Many of us set goals for the new year, but nearly as many of us consider those goals failed just a few months into the year. There’s nothing magical about January 1st; you can set — or revise — your goals any time of year! I’m blessed with a June birthday, so I tend to do goal-setting at the first of the year and again at my birthday halfway through the year.
Set goals you’ll actually make happen.
If your goals need a little polishing, maybe you can re-frame how you look at them so you can plan exactly how you’ll make those goals happen.
Thinking in terms of “SMART” goals is a good way to start. SMART goals are specific, measurable, achievable, relevant, and time-bound. Yeah, yeah, that’s all well and good, but if you’re like me, you want examples — so I’m sharing several.
Let’s look at five of the most popular resolutions:
1- Exercise more.
Ok, great. But as is, it’s too vague. A more defined goal would help you achieve it. Try this: plan workouts around your current schedule, and set a goal realistic enough that you’d be willing to say you’re at least 80% sure you can do it. So instead of “exercise more,” you might set this more specific goal instead:
I’ll workout 3 times each week, attending a class at the gym on the way home from work on Monday, Wednesday, and Fridays.
I’ll go for a 30-minute run 4 mornings each week after I the kids get on the school bus.
Once you’ve achieved the specific, realistic goal you’ve set, then you can re-evaluate to decide if you want to modify it. If you’re not working out at all right now, then making a goal of working out 5 times per week simply isn’t realistic — but it might be six months from now.
2- Lose weight.
Yes, you can measure weight loss but there are so many other factors playing into weight loss/gain. Try setting a habit-based goal instead of this results-oriented one. For instance, you might choose to cut out your nighttime bowl of ice cream, or switch to drinking water instead of soda, or aim to spend part of your lunch break walking each day. Those are measurable, and attainable — and will help get you healthier. Keep in mind that realistically attainable goals are awesome because the more successful you feel, the more likely you’ll continue on with the good habits you’re creating.
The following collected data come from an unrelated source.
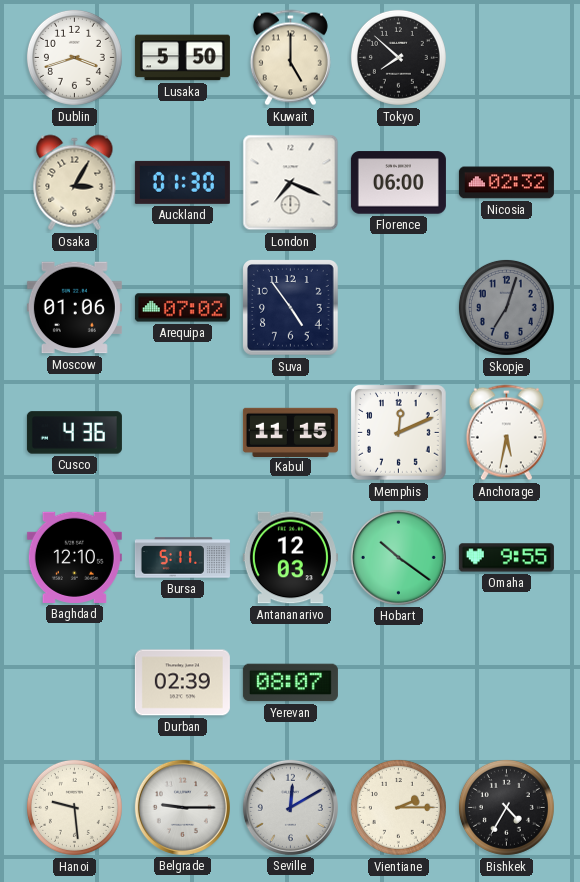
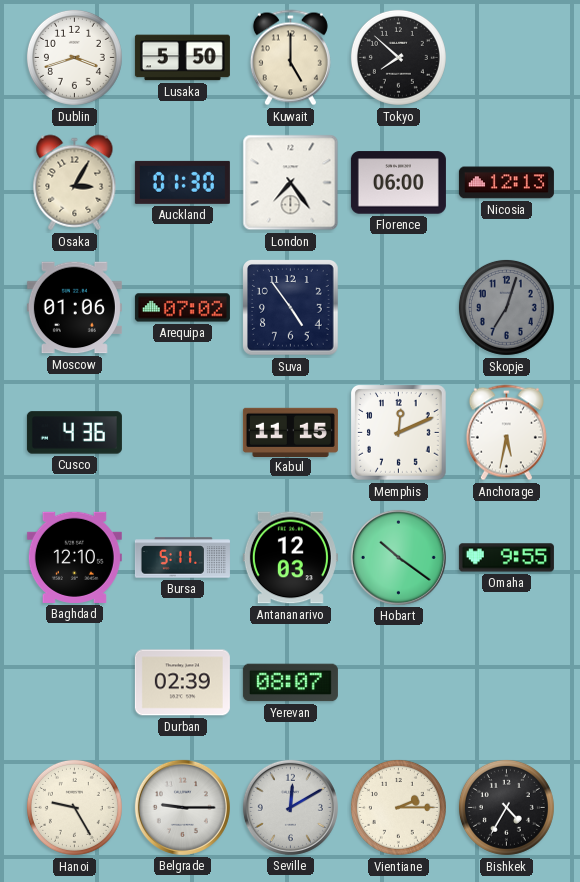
London: 7:19 -> 7:24
Nicosia: 02:32 -> 12:13
Hanoi: 9:29 -> 9:25
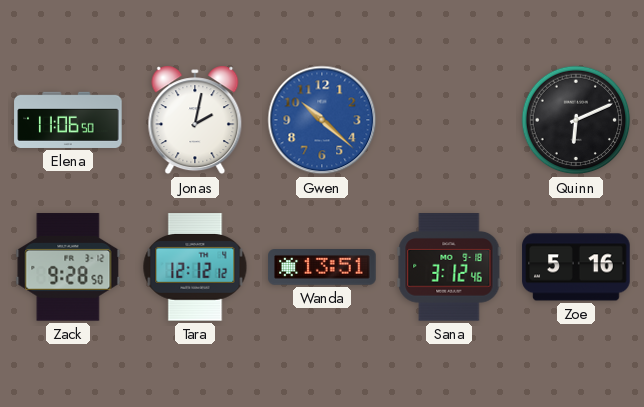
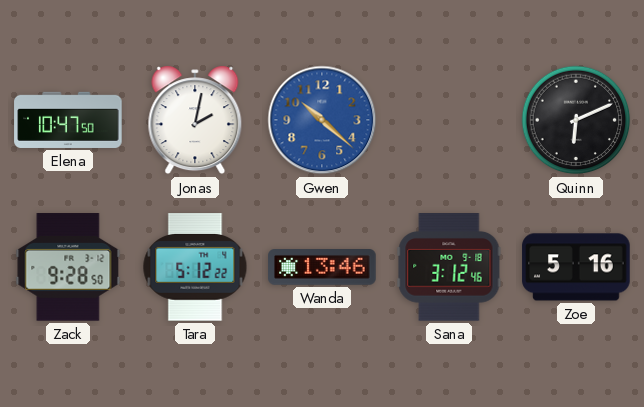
Elena: 11:06 -> 10:47
Tara: 12:12 -> 5:12
Wanda: 13:51 -> 13:46
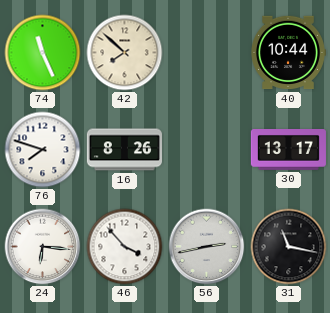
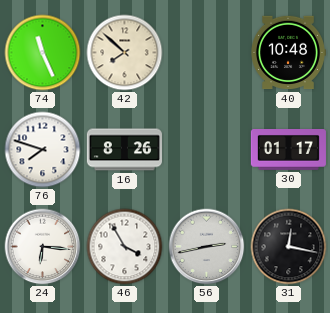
40: 10:44 -> 10:48
30: 13:17 -> 01:17
46: 3:53 -> 3:55
31: 11:17 -> 12:17
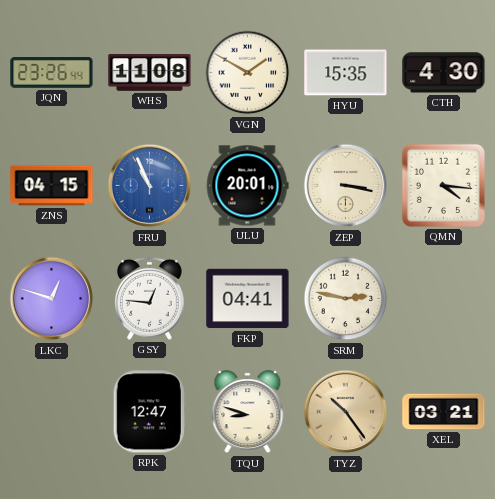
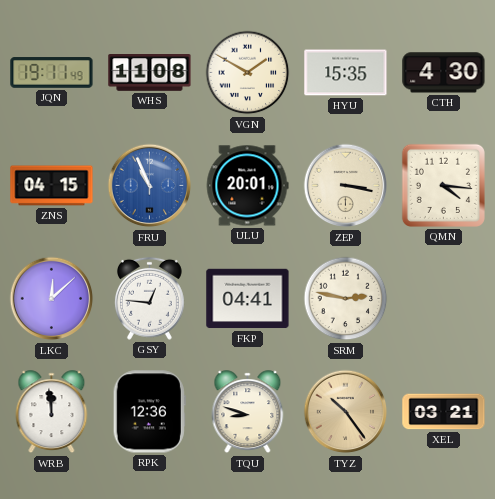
JQN: 23:26 -> 19:11
LKC: 12:48 -> 12:08
WRB: none -> 11:59
RPK: 12:47 -> 12:36
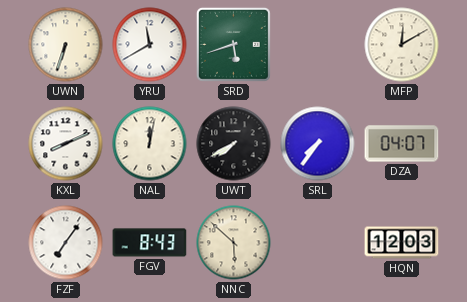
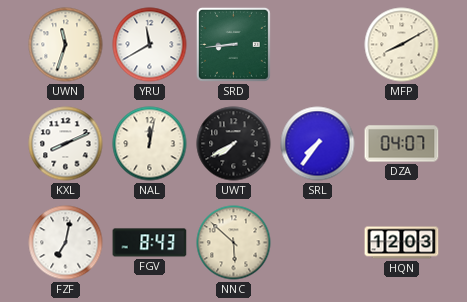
UWN: 6:33 -> 11:33
SRD: 5:42 -> 8:44
MFP: 12:10 -> 8:10
FZF: 7:06 -> 7:02
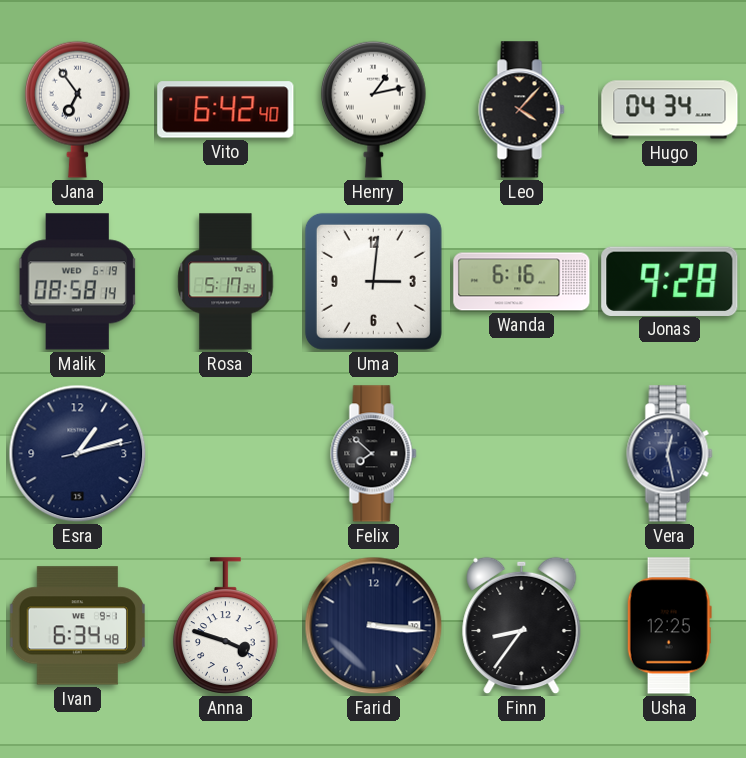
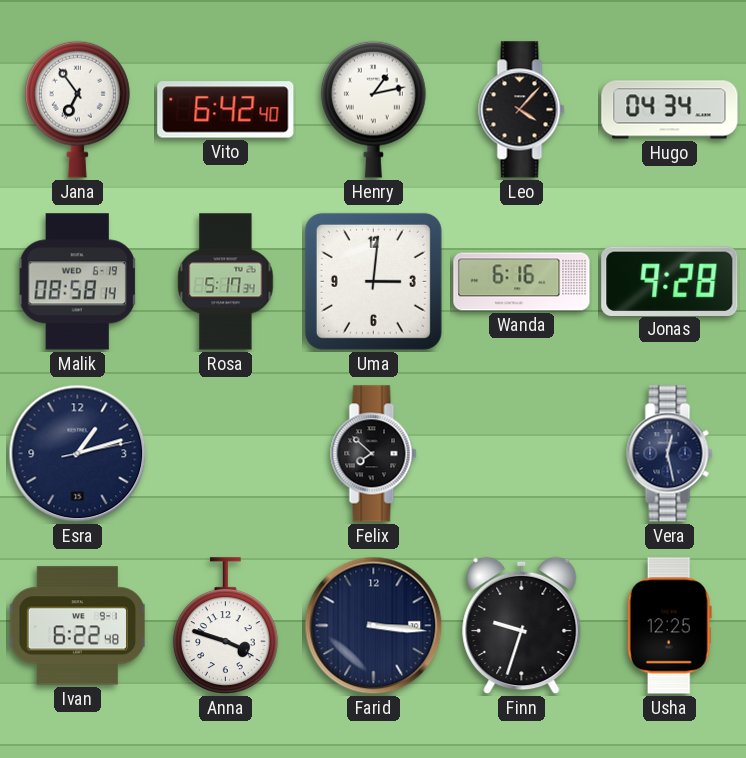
Ivan: 6:34 -> 6:22
Finn: 8:36 -> 9:33
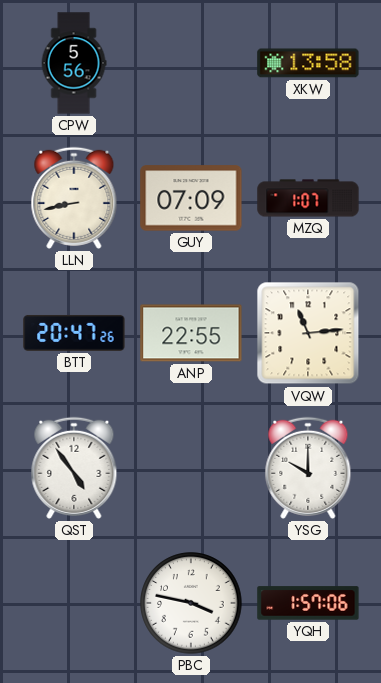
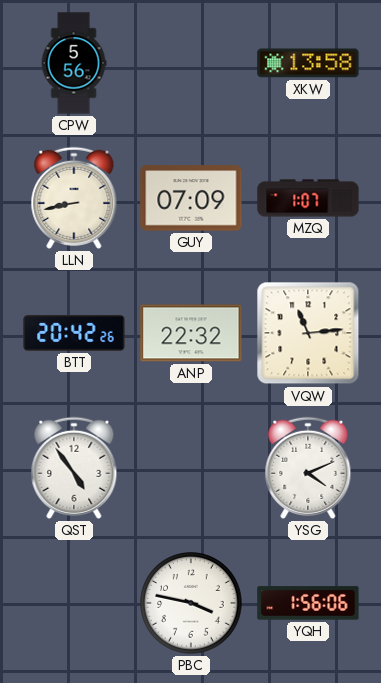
BTT: 20:47 -> 20:42
ANP: 22:55 -> 22:32
YSG: 10:00 -> 4:11
YQH: 1:57 -> 1:56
3- Live life to the fullest.
This is a fabulous goal — but how would you know whether or not you’d attained this one? Instead, consider what “live life to the fullest” means to you. Does this mean you’ll spend more time with family? Spend more time hiking? Find a job you love? Break it down, get specific, and THEN set a goal you can realistically work towards. So in these examples, that might be: sit down for a family dinner at least two days each week; go hiking at least 3 weekends per month; revamp your resume and hire a head hunter.
4- Learn a new hobby.
Okay — but what hobby? Do you have one in mind? If not, perhaps your goal could be to try something new each month until you find one that strikes your fancy. Perhaps look for local community classes you could attend. If you do already have a new hobby in mind, consider what you’d need to do to learn it. Want to learn camera skills? Join local photo walks. Always wanted to play guitar? Sign up for lessons!
5- Eat better.
Eat WHAT better? Doing an entire overhaul on your eating habits isn’t going to happen all at once, and attempting it is a recipe for disaster. Instead, think about one new good habit you can add: for instance, to eat 4 servings of veggies every day. Or find easy, tasty, healthy breakfast recipes you can make or prep the night before instead of heading to the drive-thru for an McMuffin. Once you have this ONE habit in place, then you can choose another small goal to add to the awesomeness you’ve already got going.